Guide

Trading expectancy and profit factor explained

Harbor Capital’s sector-ETF mean-reversion sleeve posted a 68% win rate over eighteen months — impressive on a leaderboard, disastrous in the P&L ledger. Average winners were 0.4% while average losers ran 1.1% before stops fired; expectancy per trade was −0.08R and the sleeve bled 4.2% despite “winning” two-thirds of the time. The desk reframed the problem around expectancy (expected dollars or R-multiples per trade), profit factor (gross wins divided by gross losses), and payoff ratio (average win divided by average loss). Tightening stops using MAE distributions, widening targets from MFE gaps, and capping position heat raised payoff ratio from 0.36 to 0.92 while win rate fell to 54% — net expectancy turned positive at +0.14R per trade and annualized return flipped from −4.2% to +6.8% out-of-sample. This guide defines the core per-trade edge metrics, shows how win rate and payoff ratio interact, maps break-even combinations, relates expectancy to Kelly sizing and portfolio Sharpe, covers the Harbor refactor, a metric decision table, common pitfalls, and a practitioner checklist.

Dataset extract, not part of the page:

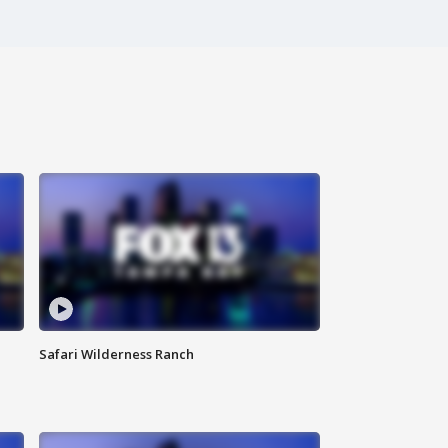
Safari Wilderness Ranch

Expectancy: expected value per trade

Expectancy answers: “If I take this setup a thousand times with the same rules, how much do I expect to make or lose per trade?” The classic formula in dollar terms:

Expectancy = (Win% × Avg Win) − (Loss% × Avg Loss)

Where Loss% = 1 − Win%. Positive expectancy means the strategy has a mathematical edge before costs; negative expectancy means you are paying the market to trade, regardless of how often you win.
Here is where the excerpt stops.